Достаю пачку сигарет и угощаю хозяина острова. Я уже усвоил это вернейшее средство завязать разговор с любым человеком реки. Он охотно тянется к пачке, охотно закуривает от моей зажигалки.
– Зверев уехал. Будет завтра.
– Видел у Васильсурска много больной рыбы. Места-то у вас не очень здоровые. Топляка много, мертвый лес стоит на полреки.
– Солитерной-то рыбы? Это еще мало, – сказал мужик. – Неделю назад ее было куда больше. Скоро и эту выловят.
– Неужели ее ловят? Как же можно? Она же заразная.
– Ну, на этот случай разные способы есть. Кто-то вымачивает в марганцовке, кто-то прожаривает хорошенько в муфеле...
– А потом что – на продажу?
– Кто – на продажу, а кто и сам ест. Съешь, когда в пустом брюхе скребет. Работы на берегу нет – вот и ломанулись на Волгу. Рыбу-то считай почти всю повыловили. С рыбой все хуже и хуже. Какие сейчас уловы – так, одни слезы. А насчет солитерки могу тебе сказать так: никогда не покупай с распоротым брюхом. Если лещ распоротый – значит, не все с ним чисто. Хорошие у тебя сигареты... Американские?
На все мои расспросы об уловах и способах ловли обремененного гослицензией Зверева ничего определенного не сказал. Сам он со стороны, случайно заехал в гости и заночевал.
Я тоже был человек со стороны – но со стороны далекой, дальней, страшно сказать: из самой Москвы. И на всякий случай меня следовало придержать, дальше означенной черты не пускать ни под каким видом, слишком серьезные вещи были поставлены на кон: промысел (невеликий), от которого зависит все, семейный достаток с него (небольшой), туманные планы на будущее.

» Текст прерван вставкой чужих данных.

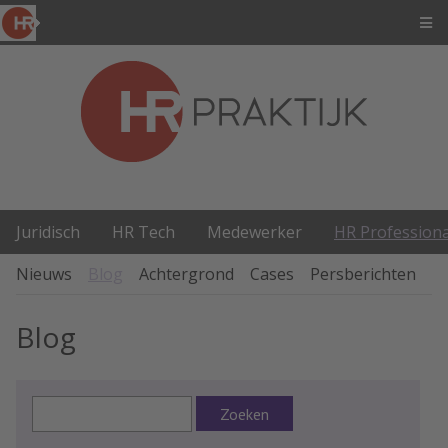
Juridisch
HR Tech
Medewerker
HR Professiona
Nieuws
Blog
Achtergrond
Cases
Persberichten
P
Blog
Zoeken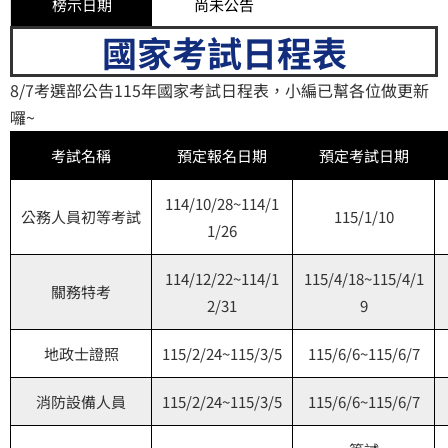
榜示日期
尚未公告
國家考試日程表
8/7考選部公告115年國家考試日程表，小編已幫各位做更新
囉~
考試名稱
預定報名日期
預定考試日期
114/10/28~114/1
公務人員初等考試
115/1/10
1/26
114/12/22~114/1
115/4/18~115/4/1
關務特考
2/31
9
地政士證照
115/2/24~115/3/5
115/6/6~115/6/7
消防設備人員
115/2/24~115/3/5
115/6/6~115/6/7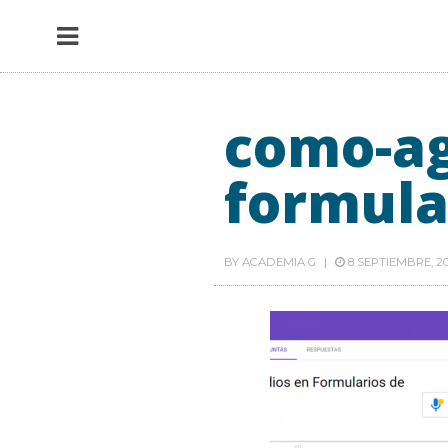
como-ag
formula
BY
ACADEMIA G
8 SEPTIEMBRE, 2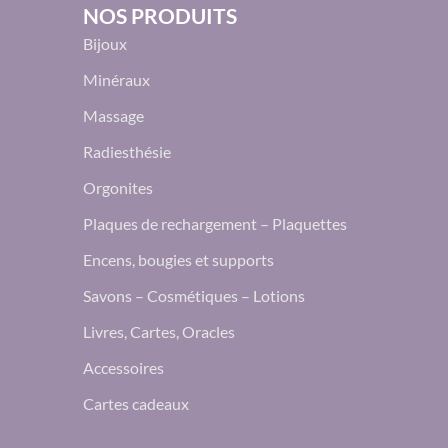
NOS PRODUITS
Bijoux
Minéraux
Massage
Radiesthésie
Orgonites
Plaques de rechargement – Plaquettes
Encens, bougies et supports
Savons – Cosmétiques – Lotions
Livres, Cartes, Oracles
Accessoires
Cartes cadeaux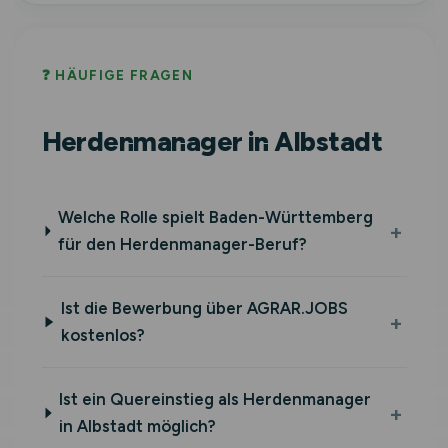
❓ HÄUFIGE FRAGEN
Herdenmanager in Albstadt
Welche Rolle spielt Baden-Württemberg
für den Herdenmanager-Beruf?
Ist die Bewerbung über AGRAR.JOBS
kostenlos?
Ist ein Quereinstieg als Herdenmanager
in Albstadt möglich?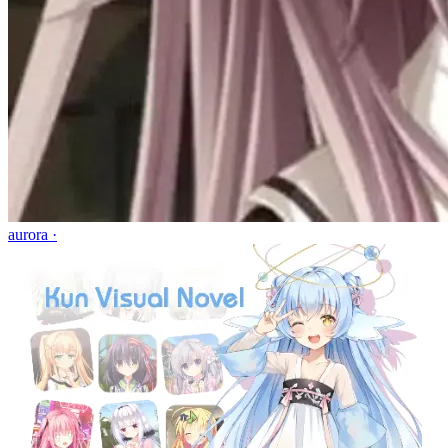
aurora ·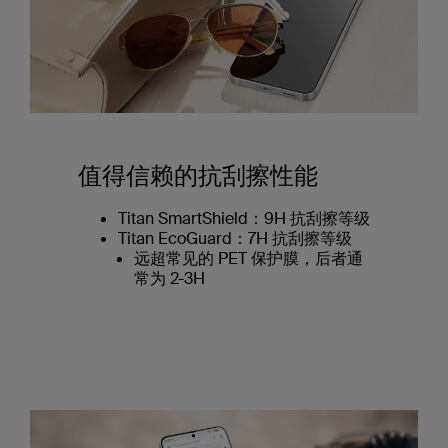
值得信赖的抗刮擦性能
Titan SmartShield：9H 抗刮擦等级
Titan EcoGuard：7H 抗刮擦等级
远超常见的 PET 保护膜，后者通
常为 2-3H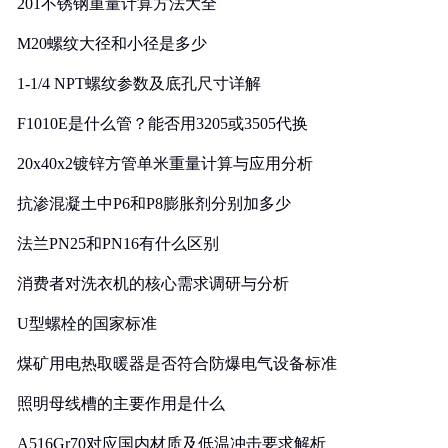
201不锈钢重量计算方法大全
M20螺纹大径和小径是多少
1-1/4 NPT螺纹参数及底孔尺寸详解
F1010E是什么管？能否用3205或3505代换
20x40x2镀锌方管单米重量计算与应用分析
抗渗混凝土中P6和P8膨胀剂分别加多少
法兰PN25和PN16有什么区别
消费者对洗衣机的核心需求调研与分析
U型螺栓的国家标准
煤矿用电热取暖器是否符合防爆电气设备标准
照明母线槽的主要作用是什么
A516Gr70对应国内材质及低温冲击要求解析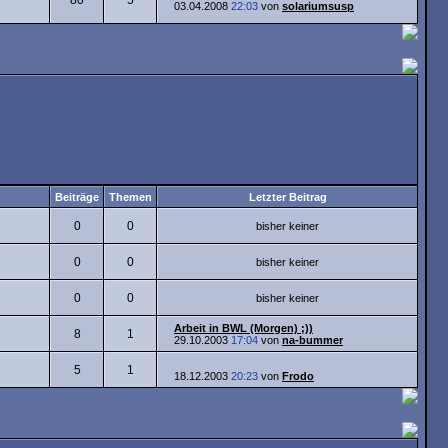
80
5
03.04.2008
22:03
von
solariumsusp
Beiträge
Themen
Letzter Beitrag
0
0
bisher keiner
0
0
bisher keiner
0
0
bisher keiner
Arbeit in BWL (Morgen) ;))
8
1
29.10.2003
17:04
von
na-bummer
5
1
18.12.2003
20:23
von
Frodo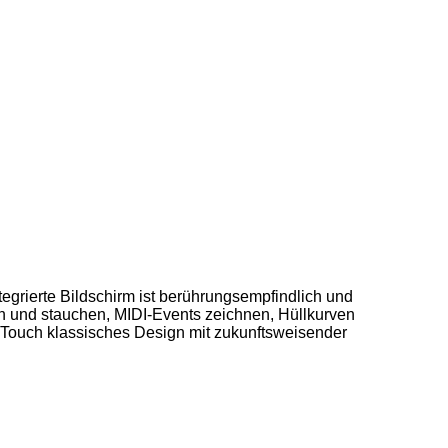
egrierte Bildschirm ist berührungsempfindlich und
n und stauchen, MIDI-Events zeichnen, Hüllkurven
 Touch klassisches Design mit zukunftsweisender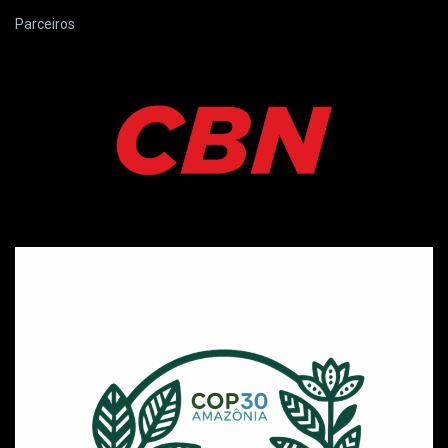
Parceiros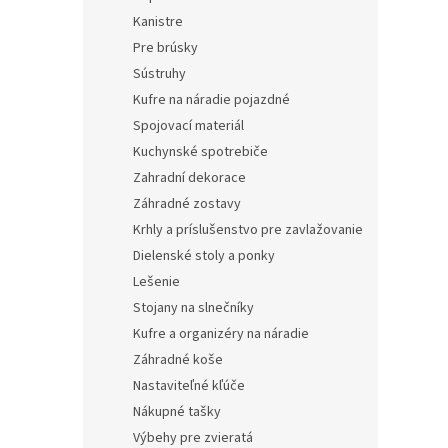
Kanistre
Pre brúsky
Sústruhy
Kufre na náradie pojazdné
Spojovací materiál
Kuchynské spotrebiče
Zahradní dekorace
Záhradné zostavy
Krhly a príslušenstvo pre zavlažovanie
Dielenské stoly a ponky
Lešenie
Stojany na slnečníky
Kufre a organizéry na náradie
Záhradné koše
Nastaviteľné kľúče
Nákupné tašky
Výbehy pre zvieratá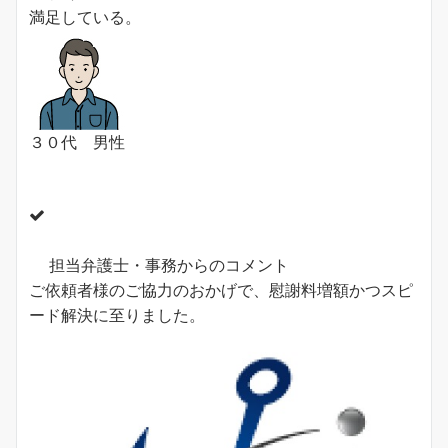
満足している。
３０代 男性
担当弁護士・事務からのコメント
ご依頼者様のご協力のおかげで、慰謝料増額かつスピ
ード解決に至りました。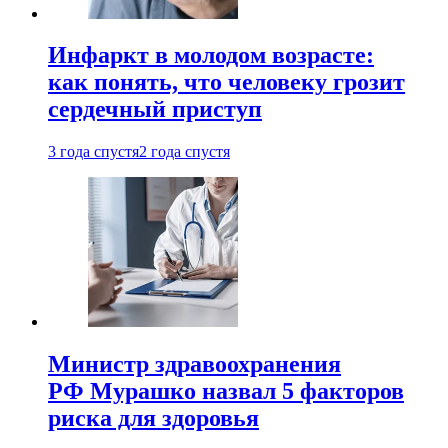
Инфаркт в молодом возрасте:
как понять, что человеку грозит
сердечный приступ
3 года спустя
2 года спустя
Министр здравоохранения
РФ Мурашко назвал 5 факторов
риска для здоровья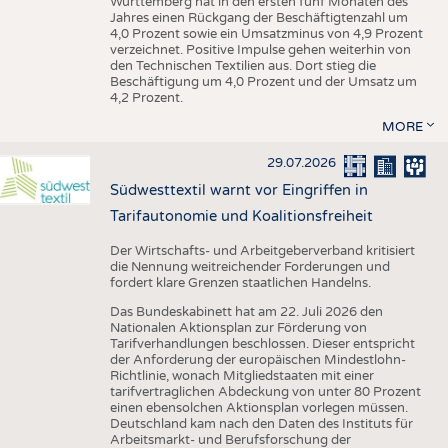
Württemberg hat in den ersten fünf Monaten des
Jahres einen Rückgang der Beschäftigtenzahl um
4,0 Prozent sowie ein Umsatzminus von 4,9 Prozent
verzeichnet. Positive Impulse gehen weiterhin von
den Technischen Textilien aus. Dort stieg die
Beschäftigung um 4,0 Prozent und der Umsatz um
4,2 Prozent.
MORE
29.07.2026
Südwesttextil warnt vor Eingriffen in
Tarifautonomie und Koalitionsfreiheit
Der Wirtschafts- und Arbeitgeberverband kritisiert
die Nennung weitreichender Forderungen und
fordert klare Grenzen staatlichen Handelns.
Das Bundeskabinett hat am 22. Juli 2026 den
Nationalen Aktionsplan zur Förderung von
Tarifverhandlungen beschlossen. Dieser entspricht
der Anforderung der europäischen Mindestlohn-
Richtlinie, wonach Mitgliedstaaten mit einer
tarifvertraglichen Abdeckung von unter 80 Prozent
einen ebensolchen Aktionsplan vorlegen müssen.
Deutschland kam nach den Daten des Instituts für
Arbeitsmarkt- und Berufsforschung der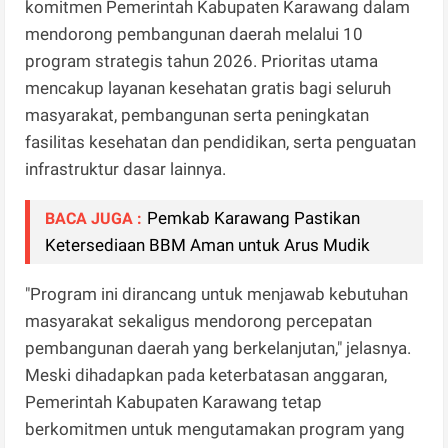
komitmen Pemerintah Kabupaten Karawang dalam
mendorong pembangunan daerah melalui 10
program strategis tahun 2026. Prioritas utama
mencakup layanan kesehatan gratis bagi seluruh
masyarakat, pembangunan serta peningkatan
fasilitas kesehatan dan pendidikan, serta penguatan
infrastruktur dasar lainnya.
Pemkab Karawang Pastikan
BACA JUGA :
Ketersediaan BBM Aman untuk Arus Mudik
"Program ini dirancang untuk menjawab kebutuhan
masyarakat sekaligus mendorong percepatan
pembangunan daerah yang berkelanjutan," jelasnya.
Meski dihadapkan pada keterbatasan anggaran,
Pemerintah Kabupaten Karawang tetap
berkomitmen untuk mengutamakan program yang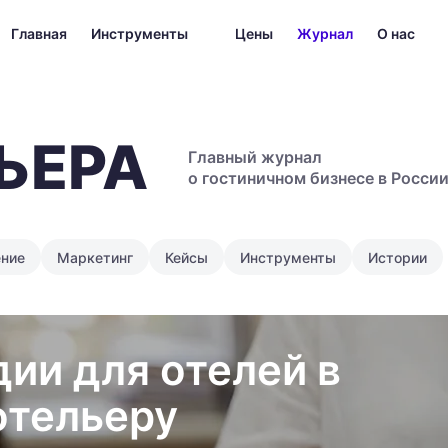
Главная
Инструменты
Цены
Журнал
О нас
ЬЕРА
Главный журнал
о гостиничном бизнесе в Росси
ение
Маркетинг
Кейсы
Инструменты
Истории
дии для отелей в
отельеру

Я был чужаком, непьющим, курящим заграничные сигареты, приплывшим на какой-то чуднóй лодке с парусом, на которую и окурок-то опасно уронить – сразу дырку прожжешь. Делиться со мною сокровенным, называть величину улова, – с какой стати? Вот хлебом он со мною поделился. Извлек из бумажного мешка под столом буханку серого и разломил ее об затерханное колено, как спелый арбуз, на две половинки. Одну отдал мне, другую спрятал обратно в мешок. Насыпал в кепку яблок – это был знаменитый волжский анис, которым славились здешние яблоневые сады. Пытаясь что-то вызнать о жизни местных промысловиков, я попадал, как муха, в паутину, сплетенную из недомолвок, умолчаний, откровенного вранья. Этот разговор напоминал ходьбу по минному полю, где я пытался стать ведущим, а моего собеседника сделать ведомым, но он с ролью ведомого никак не хотел соглашаться и отмечал каждый мой неверный шаг в сторону, как хорошо настроенный миноискатель: туда нельзя, и туда нельзя, а сюда немножко можно, но осторожно.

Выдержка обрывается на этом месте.